Suppose we are given a summable sequence $(c_i)_{i\in\mathbb{N}}$ with $\sum_{i=1}^\infty c_i = C<\infty$ and independent $m$-dimensional, standard Gaussian vectors $\alpha_i\sim\mathcal{N}(0,I_m)$, $i\in\mathbb{N}$. Now we construct the (random) square matrix $$A=\frac{1}{C}\sum_{i=1}^\infty c_i \alpha_i\alpha_i^\top \in\mathbb{R}^{m\times m}. $$ Let $(\lambda_k)_{1\leq k\leq m}$ be the (also random) eigenvalues of $A$ and let $A^{1/2}$ denote a matrix root such that $A^{1/2}(A^{1/2})^\top = A$.
What can we say about $\mathbb{E}[\mathrm{tr}A^{1/2}] = \sum_{k=1}^m\mathbb{E}[\sqrt{\lambda_k}]$?

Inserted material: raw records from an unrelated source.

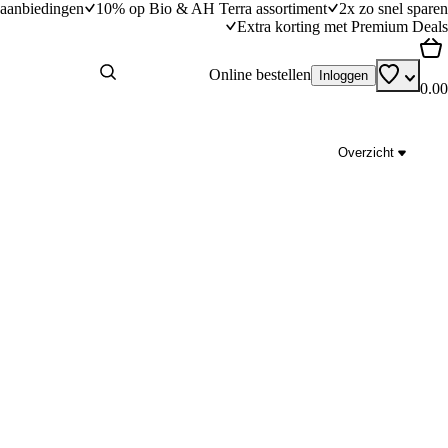
aanbiedingen
10% op Bio & AH Terra assortiment
2x zo snel sparen
Extra korting met Premium Deals
Online bestellen
Inloggen
0.00
Overzicht
lokjes
Kikkererwtencurry met tomaat
dingstijd
25
min
25 minuten bereidingstijd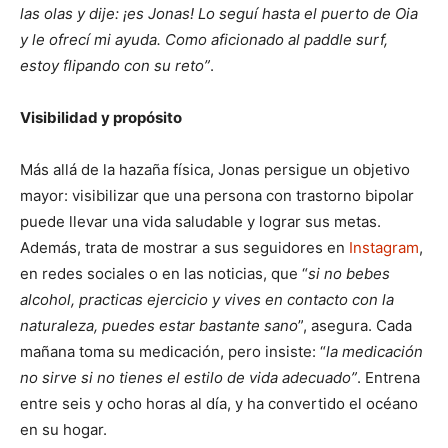
las olas y dije: ¡es Jonas! Lo seguí hasta el puerto de Oia
y le ofrecí mi ayuda. Como aficionado al paddle surf,
estoy flipando con su reto”
.
Visibilidad y propósito
Más allá de la hazaña física, Jonas persigue un objetivo
mayor: visibilizar que una persona con trastorno bipolar
puede llevar una vida saludable y lograr sus metas.
Además, trata de mostrar a sus seguidores en
Instagram
,
en redes sociales o en las noticias, que “
si no bebes
alcohol, practicas ejercicio y vives en contacto con la
naturaleza, puedes estar bastante sano
”, asegura. Cada
mañana toma su medicación, pero insiste: “
la medicación
no sirve si no tienes el estilo de vida adecuado”
. Entrena
entre seis y ocho horas al día, y ha convertido el océano
en su hogar.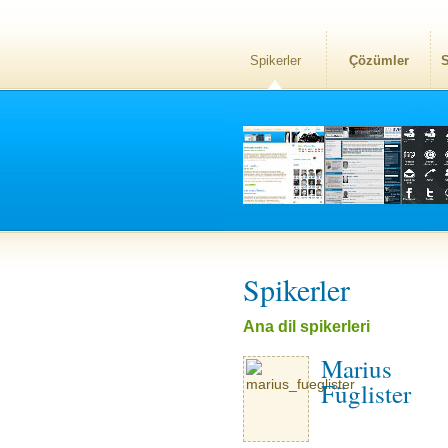
Spikerler
Çözümler
S
Spikerler
Ana dil spikerleri
Marius
Füglister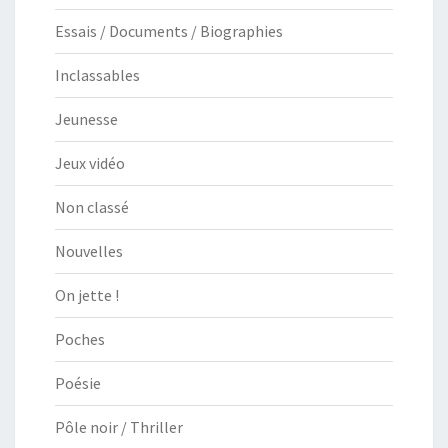
Essais / Documents / Biographies
Inclassables
Jeunesse
Jeux vidéo
Non classé
Nouvelles
On jette !
Poches
Poésie
Pôle noir / Thriller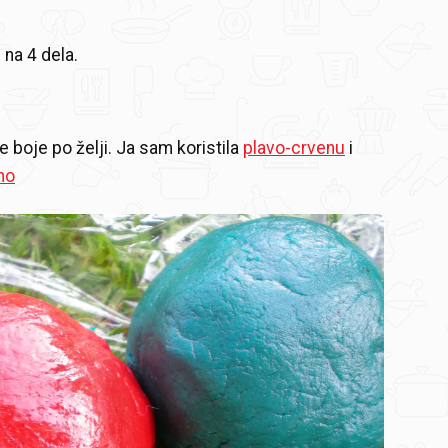
 na 4 dela.
te boje po želji. Ja sam koristila
plavo-crvenu
i
no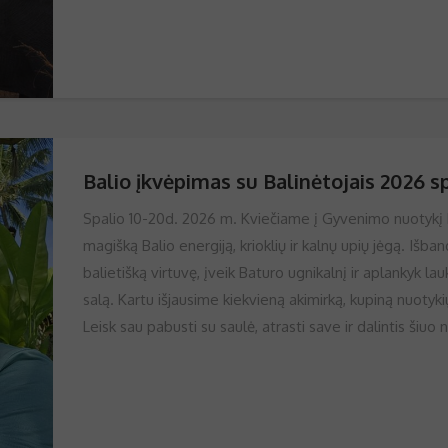
Balio įkvėpimas su Balinėtojais 2026 sp
Spalio 10-20d. 2026 m. Kviečiame į Gyvenimo nuotykį B
magišką Balio energiją, krioklių ir kalnų upių jėgą. Išba
balietišką virtuvę, įveik Baturo ugnikalnį ir aplankyk 
salą. Kartu išjausime kiekvieną akimirką, kupiną nuotyki
Leisk sau pabusti su saulė, atrasti save ir dalintis šiuo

$A$ has a shape similar to a Wishart distribution ($S=\sum_{i=1}^\nu\alpha_i\alpha_i^\top$ with $\alpha_i\sim\mathcal{N}(0,V)$ has $S\sim W_m(\nu,V)$) but also includes these coefficients $c_i$. Nevertheless every term in the sum is Wishart distributed: $c_i\alpha_i\alpha_i^\top\sim\mathcal{W}_m(1,c_iI_m)$.

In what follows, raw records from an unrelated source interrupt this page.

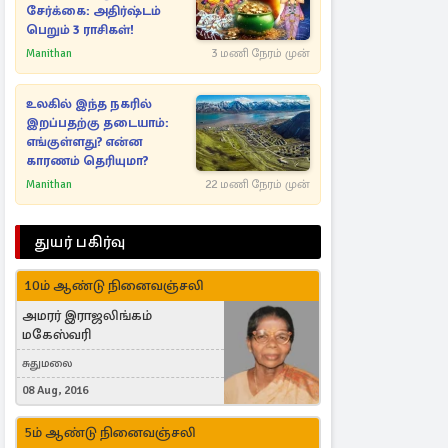
சேர்க்கை: அதிர்ஷ்டம்
பெறும் 3 ராசிகள்!
Manithan
3 மணி நேரம் முன்
உலகில் இந்த நகரில்
இறப்பதற்கு தடையாம்:
எங்குள்ளது? என்ன
காரணம் தெரியுமா?
Manithan
22 மணி நேரம் முன்
துயர் பகிர்வு
10ம் ஆண்டு நினைவஞ்சலி
அமரர் இராஜலிங்கம்
மகேஸ்வரி
சுதுமலை
08 Aug, 2016
5ம் ஆண்டு நினைவஞ்சலி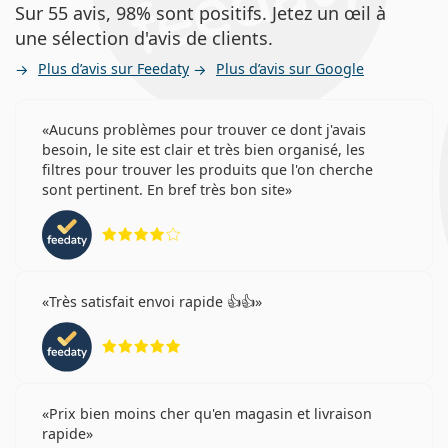
Sur 55 avis, 98% sont positifs. Jetez un œil à
une sélection d'avis de clients.
Plus d’avis sur Feedaty
Plus d’avis sur Google
Aucuns problèmes pour trouver ce dont j'avais
besoin, le site est clair et très bien organisé, les
filtres pour trouver les produits que l'on cherche
sont pertinent. En bref très bon site
évaluation 4 sur 5
Très satisfait envoi rapide 👍👍
évaluation 5 sur 5
Prix bien moins cher qu'en magasin et livraison
rapide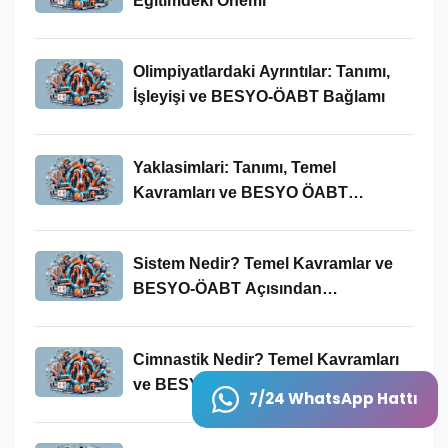
Eğitimdeki Önemi
Olimpiyatlardaki Ayrıntılar: Tanımı,
İşleyişi ve BESYO-ÖABT Bağlamı
Yaklasimlari: Tanımı, Temel
Kavramları ve BESYO ÖABT
Bağlamında Önemi
Sistem Nedir? Temel Kavramlar ve
BESYO-ÖABT Açısından
İncelenmesi
Cimnastik Nedir? Temel Kavramları
ve BESYO ÖABT'deki Yeri
7/24 WhatsApp Hattı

We can see easily that $\mathbb{E}[A]=I_m$ and since each term has $\mathbb{E}[\mathrm{tr}\alpha_i\alpha_i^\top]=\sum_{j=1}^m\mathbb{E}[\alpha_{i,j}^2]=m$ we also get $\mathbb{E}[\mathrm{tr}A] = m$. But I don't know how to calculate $\mathbb{E}[\mathrm{tr}A^{1/2}]$.